One of the first things he does when he starts is re-pot a thousand roses for winter.
They arrive, dewy, in layers of wrapping, shipped from the west — a grow house or a field somewhere in Kern County, California, 25 miles northwest of Bakersfield.
He bends over the delicate buds, strips back what’s protecting them, gets them into new packaging, and puts them in the garage, where they’ll lay dormant through winter, and slowly regain leaves as the days begin to warm.
Then, his task is to schmooze: on the nursery floor, he, along with Mr. K (the owner) and his son-in-law, chat up the customers, offering advice on what grows well in the region, what pairs with what plants, what to do if something isn’t thriving. He finds this part entertaining, and sells almost without effort — as if transferring his own joy in the merchandise into the customer’s investment; as if his off-hand knowledge, his fascination with the stock is the secret to salesmanship. And maybe it is.
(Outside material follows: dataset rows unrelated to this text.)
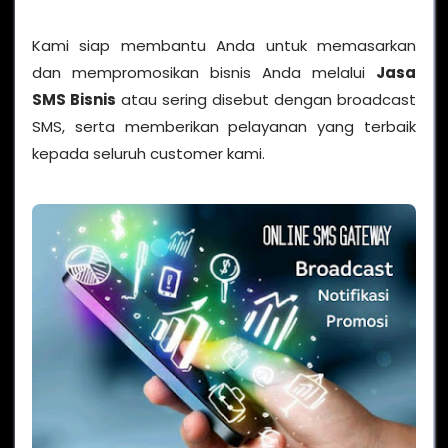
Kami siap membantu Anda untuk memasarkan
dan mempromosikan bisnis Anda melalui
Jasa
SMS Bisnis
atau sering disebut dengan broadcast
SMS, serta memberikan pelayanan yang terbaik
kepada seluruh customer kami.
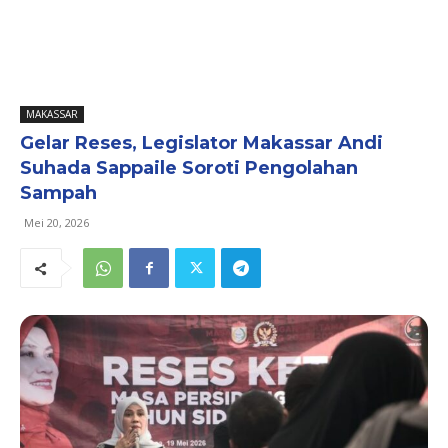
MAKASSAR
Gelar Reses, Legislator Makassar Andi
Suhada Sappaile Soroti Pengolahan
Sampah
Mei 20, 2026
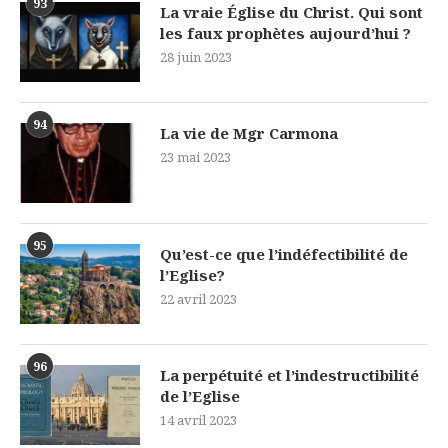
93
La vraie Église du Christ. Qui sont
les faux prophètes aujourd’hui ?
28 juin 2023
94
La vie de Mgr Carmona
23 mai 2023
95
Qu’est-ce que l’indéfectibilité de
l’Eglise?
22 avril 2023
96
La perpétuité et l’indestructibilité
de l’Eglise
14 avril 2023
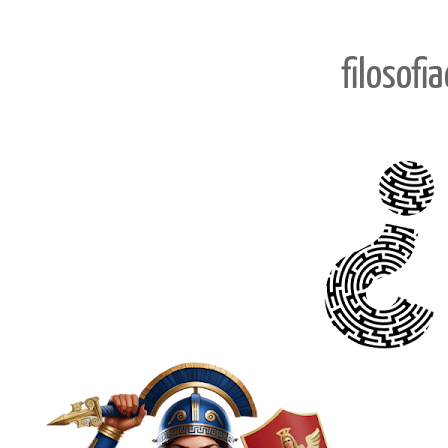
filosofi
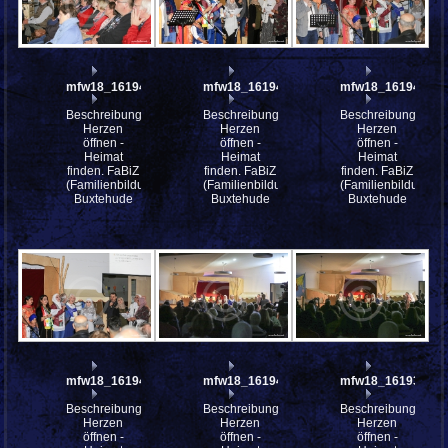
mfw18_161947
mfw18_161946
mfw18_161944
Beschreibung:
Beschreibung:
Beschreibung:
Herzen
Herzen
Herzen
öffnen -
öffnen -
öffnen -
Heimat
Heimat
Heimat
finden. FaBiZ
finden. FaBiZ
finden. FaBiZ
(Familienbildungszentrum)
(Familienbildungszentrum)
(Familienbildungsz
Buxtehude
Buxtehude
Buxtehude
mfw18_161943
mfw18_161941
mfw18_161939
Beschreibung:
Beschreibung:
Beschreibung:
Herzen
Herzen
Herzen
öffnen -
öffnen -
öffnen -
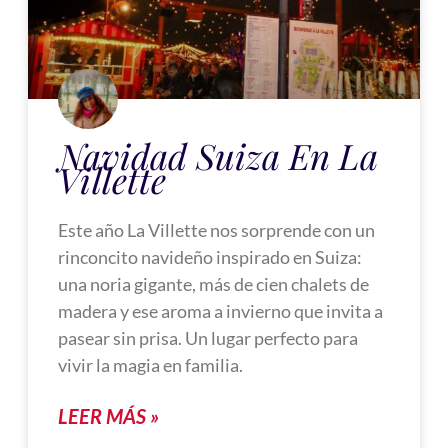
Navidad Suiza En La
Villette
Este año La Villette nos sorprende con un
rinconcito navideño inspirado en Suiza:
una noria gigante, más de cien chalets de
madera y ese aroma a invierno que invita a
pasear sin prisa. Un lugar perfecto para
vivir la magia en familia.
LEER MÁS »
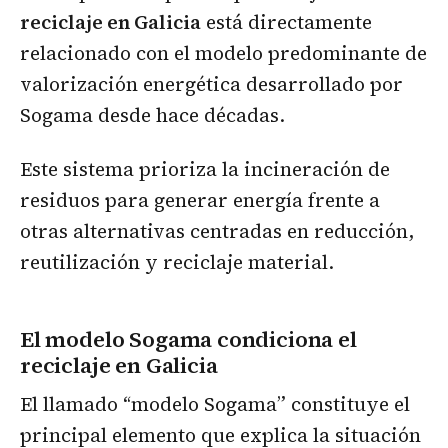
reciclaje en Galicia
está directamente
relacionado con el modelo predominante de
valorización energética desarrollado por
Sogama desde hace décadas.
Este sistema prioriza la incineración de
residuos para generar energía frente a
otras alternativas centradas en reducción,
reutilización y reciclaje material.
El modelo Sogama condiciona el
reciclaje en Galicia
El llamado “modelo Sogama” constituye el
principal elemento que explica la situación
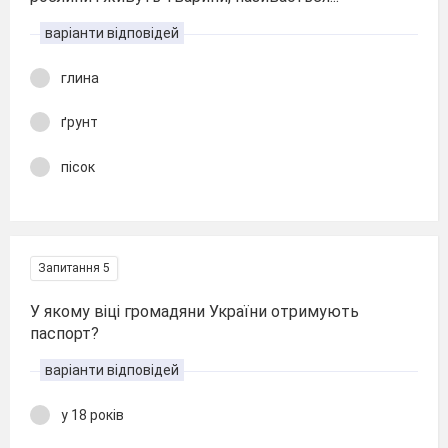
варіанти відповідей
глина
ґрунт
пісок
Запитання 5
У якому віці громадяни України отримують
паспорт?
варіанти відповідей
у 18 років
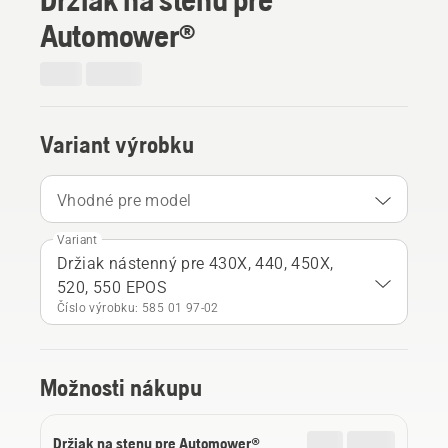
Automower®
Variant výrobku
Vhodné pre model
Variant
Držiak nástenný pre 430X, 440, 450X,
520, 550 EPOS
Číslo výrobku: 585 01 97‑02
Možnosti nákupu
Držiak na stenu pre Automower®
After work, it’s a two-hundred yard walk home — up a low-grade slope, across a local road, into the house where his pregnant wife and baby are waiting.
Is it here, in this role — his fingers in the wet soil of the roses, his voice clear in its offering of a product (which, once sold, has a place in someone’s home) — is it here, feeling good at something (as Mr. K and the customers, and the sale figures, tell him again and again) — that the two years’ effort with Mr. Howell, the many years of printmaking, of painting, of drawing, of study, the years of trying to place his work in galleries, of seeking representation, of seeking notice, of seeking to build a life of (a life off) self-expression — is it here that this passion begins to fade?
When Mr. K, impressed at how he understands (and sells) their landscaping services, suggests he consider studying landscape architecture, is this when the knot, already loosened, finally unties?
Does he come home one day, flush from success, filled with compliments, look at his baby, his wife, place his hand on her belly to feel me kicking and think: I can provide for this family. There is value in that.
And let go of art?
Days before my father dies, his friend visits — the jazz musician.
He’s sitting in his wheelchair, in a shirt and a diaper, his skinny legs (one paralyzed, the other only just starting to atrophy) sticking out with childish awkwardness, and his friend plays piano for him: a short improvisation, a wander up and down the keys.
It’s as if he’s been waiting for this: he sits in relaxed observance, feet dangling from his chair, lost in the melody. Everyone is crying.
But he’s calm. He’s come for a concert. Come to hear a short tune. Come for some music.
Always, a witness to, and in communion with, the art.